This reminds me of Polish: Possessive pronouns are sometimes left out (unless they are emphasized). In German we often use the definite article instead of a possessive pronoun, even when we speak English... ("He is washing the hands")


----------



## ger4

bibax said:


> IMO all Slavic languages and Latin make the same distinction like Polish.
> 
> Czech:
> 
> (1) ... svůj vůz (automobil)
> (2) ... jeho vůz (automobil)
> 
> Latin (why did you choose the noun _'car'_? ):
> 
> (1) ... suum autocinetum / suam autoraedam
> (2) ... eius autocinetum / autoraedam
> 
> However in Mediaeval Latin the reflexive suus often replaces the non-reflexive eius:
> 
> Gero et suus filius Sigifridus ...........instead of correct: Gero et eius filius Sigifridus


Thank you bibax, finally I've learned what the old Romans called their cars   It's interesting to see how the use of the non-reflexive pronoun has given way to the reflexive version in Mediaeval Latin already...


----------



## apmoy70

Outsider said:


> Portuguese is halfway between the two situations. Classically, the reflexive and the possessive pronouns are identical: *seu/sua* (his/her/his own/her own). But in practice the ambiguity is often resolved by using a prepositional clause instead of the pronoun for the possessive:
> *dele/dela* = his/her (literally "of him", "of her")
> And (if we wish to make it perfectly clear), by adding an adjective to the reflexive:
> *seu próprio/sua própria* = his own/her own


Likewise in Modern Greek. 
We distinguish between the two by using the possessive pronoun *«δικός, -ή, -ό»* [ðiˈkos] (masc.), [ðiˈci] (fem.), [ðiˈko] (neut.) --> _own_, aphetic form of Byz. adj. *«ἰδικός, -κὴ, -κόν» idikós* (masc.), *idikḕ* (fem.), *idikón* (neut.) < Cl.Gr. adj. *«ἴδιος, -ίᾱ, -ιον» ídiŏs* (masc.), *ĭdíā* (fem.), *ídion* (neut.) --> _own, private, one's own_ (PIE *seu-, _reflexive pronoun_). Thus, your example in Greek is:
*«Αυτός επισκευάζει το αυτοκίνητό του»* [afˈtos episceˈvazi to aftoˈciniˌto tu] --> _he is repairing his car_ (ambiguous); the masc. strong possessive pronoun *« του»* [tu] is enclitic. 
Αlternative and more clear: *«Αυτός επισκευάζει το δικό του αυτοκίνητο»* [afˈtos episceˈvazi to ðiˈko tu aftoˈcinito] --> _he is repairing his own car_.


----------



## Rallino

Turkish, an extremely context-dependant language, can actually be the king of ambiguities in this case.
*
O, arabasını tamir ediyor.* is what we would say in daily life if the context is clear, and it can mean: _S/he is reparing his/her (someone else's) car._ or _S/he_ _is reparing his/her (own) car.
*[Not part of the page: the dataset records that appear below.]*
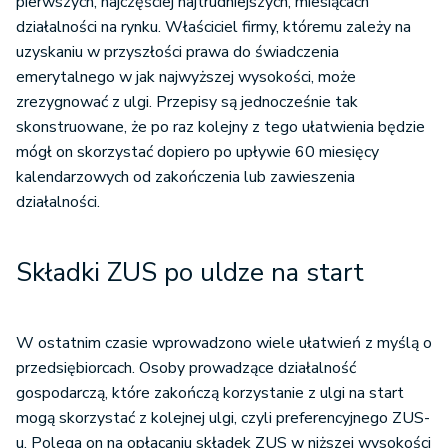
pierwszych, najczęściej najtrudniejszych, miesiącach
działalności na rynku. Właściciel firmy, któremu zależy na
uzyskaniu w przyszłości prawa do świadczenia
emerytalnego w jak najwyższej wysokości, może
zrezygnować z ulgi. Przepisy są jednocześnie tak
skonstruowane, że po raz kolejny z tego ułatwienia będzie
mógł on skorzystać dopiero po upływie 60 miesięcy
kalendarzowych od zakończenia lub zawieszenia
działalności.
Składki ZUS po uldze na start
W ostatnim czasie wprowadzono wiele ułatwień z myślą o
przedsiębiorcach. Osoby prowadzące działalność
gospodarczą, które zakończą korzystanie z ulgi na start
mogą skorzystać z kolejnej ulgi, czyli preferencyjnego ZUS-
u. Polega on na opłacaniu składek ZUS w niższej wysokości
_If we need to specify that it was his/her own car, we can add *kendi* (own):
*O kendi arabasını tamir ediyor.* = _S/he is repairing his/her own car._

So far, it's like French, Portuguese or Greek. 

But the word _araba_ (car) ends in a vowel, so there was no problem. If we take a word that ends in a consonant, the ambiguity will increase. For example, let's work on the word *bisiklet* (bicycle).

*O, bisikletini tamir ediyor*. This sentence has now 3 possible meanings:
1. S/he is repairing his/her bicycle.
2. S/he is repairing his/her own bicycle.
3. S/he is repairing *your* bicycle.

This is because the combination of different suffixes overlap in this case. Namely:_ 
bisiklet_ (bicycle) → _bisikleti _(his/her bicycle) → _bisikleti_ _+ i  _(accusative case)  → _bisikleti*n*i (buffer consonant "n" for an easier pronunciation)
_vs.
_bisiklet _(bicycle) → _bisikletin _(your bicycle) → _bisikletini _(accusative case)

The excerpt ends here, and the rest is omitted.